Jumanji : Bienvenue dans la Jungle 2


Il y a de ces films qui vous ont tellement marqué enfant que vous les protégez comme une mère-poule. Pour moi, Jumanji (Joe Johnston, 1995) est de ceux-là. Alors autant vous dire que cette fois-ci, qu’importe ce qu’en dira la science, la mère-poule aura des dents.

Une mouche me pique

D’aussi longtemps que je m’en souvienne, de mémoire d’éléphant, de tous les films qui ont marqué mon enfance et façonné le jeune spectateur que j’étais (et que je suis toujours) Jumanji (Joe Johnston, 1995) a toujours été mon préféré. Celui que j’ai le plus vu et revu, celui dont j’ai épuisé la VHS jusqu’à ce que le son en soit altéré. Un bien moindre mal puisqu’avec ma sœur, nous étions capables de doubler chacune des répliques dans un timing parfait et en conservant les intentions de jeu s’il vous plait. Je peux vous dire qu’on était fiers comme des coqs. Inévitablement, Jumanji est un film que je continue à revoir régulièrement, de DVD en Blu-Ray. Aussi, oui, je le confesse, j’ai été de ceux qui sont tombés amoureux des yeux de biche de Kirsten Dunst et qui voulait plus que tout au monde que Robin Williams soit son tonton préféré. Comme tous les films que l’on aime conserver comme des petits doudous parfumés à l’enfance, la perspective qu’on leur donne une suite, qu’on prolonge le rêve et l’émerveillement, est une affaire assez trouble, un sujet sensible. Longtemps, j’ai espéré que le plan final du premier film tienne toutes ses aguicheuses promesses. Dans cette brève scène, qui préfigure avant l’heure les fameuses scènes post-générique dont Marvel a fait sa spécialité, deux jeunes filles marchent sur la plage et s’apprêtent à tomber sur le jeu maléfique,  à demi enseveli dans le sable, ses tambours hypnotiques commençant à vrombir. Durant toute ma jeunesse, j’ai donc attendu de voir ce Jumanji 2 et l’histoire de ces deux jeunes filles découvrant ce plateau de jeu fantastique aux pouvoirs terrifiants. Quand je vous dis que l’affaire est trouble, c’est que bien entendu, mon idéal aurait été de retrouver mes vieux amis du passé : retrouver cet univers et ces personnages, voir Joe Johnston revenir aux affaires – un réalisateur que beaucoup considèrent de seconde zone mais à qui il conviendrait de consacrer un dossier en forme de réhabilitation – et surtout retrouver Robin Williams. Cette envie de voir une suite à Jumanji s’est donc dissoute brutalement, le 11 Août 2014, quand Robin Williams s’en est allé, déversant en moi une cascade de larmes qui n’étaient pas des larmes de crocodiles.

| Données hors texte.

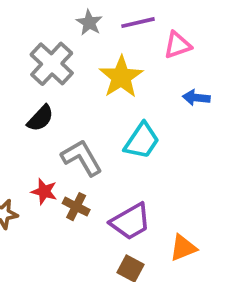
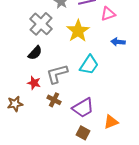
gray L-shape: (82, 158) -> (57, 74), turned -75
red star: (44, 192) -> (34, 83), moved

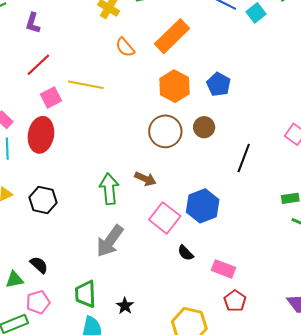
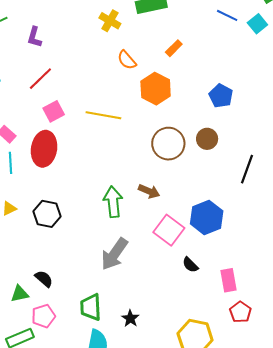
orange rectangle: (172, 36) -> (174, 48), size x0.5
yellow line: (86, 85) -> (103, 115), moved
orange hexagon: (174, 86) -> (156, 89), moved
pink rectangle: (223, 269) -> (228, 280), turned 60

Quelques temps plus tard, les dirigeants des majors américaines détenant les droits d’exploitation de la franchise (adaptée d’un livre pour enfants à succès, rappelons-le) étant, on le sait, plutôt malins comme des singes surtout quand il s’agit de jouer aux requins de la finance dans ce panier de crabes qu’est Hollywood, annoncèrent la mise en chantier d’une suite, surfant assez maladroitement sur la hype nostalgique entretenue autour du film depuis la mort de son interprète principal. Du dévoilement de son casting jusqu’à la divulgation, rapide, de son synopsis, tout portait déjà à croire qu’on allait droit dans le mur, que l’on courrait à la catastrophe, qu’il y’avait anguille sous roche. Car oui, les salauds avaient osé faire du plateau de jeu de société un jeu vidéo et confier le leadership de cette ignominie au meilleur acteur catcheur de l’histoire du cinéma après Michel Blanc, j’ai bien sûr  nommé le beau, le grand, le musclé, le fort comme un cheval The Rock. Les premiers échos français – sortis tout droit d’une avant-première au Rex comme savent si bien le faire les majors pour impressionner les petites âmes, en mettre plein les mirettes et faire en sorte que les blogueurs asservis soient surtout doux comme des agneaux – avaient de quoi rassurer, prétendant que le film n’était en fait pas une suite directe mais une sorte de reprise du thème à la sauce 2017, d’où le remplacement du jeu de société par un jeu vidéo, un remake en somme. C’est donc sans autres a priori négatif que celui que j’ai toujours quand je vais voir un film avec The Rock et un Jonas Brother dedans, que je suis allé vaillamment découvrir cette relecture moderne, fermant les yeux sur le Jumanji du titre pour me concentrer simplement sur le Bienvenue dans la Jungle qui lui était affublé en guise de sous-titre. Enfin fièrement posé dans mon fauteuil numéroté, frais comme un gardon, et après deux tentatives infructueuses à mon compteur car le film est victime de son succès (que voulez-vous…) j’étais prêt à découvrir ce grand spectacle amusant dont tout le monde se galvanisait sur les réseaux sociaux, en se rappelant de la chance qu’ils avaient d’avoir eu des goodies aussi cools lors de l’avant-première.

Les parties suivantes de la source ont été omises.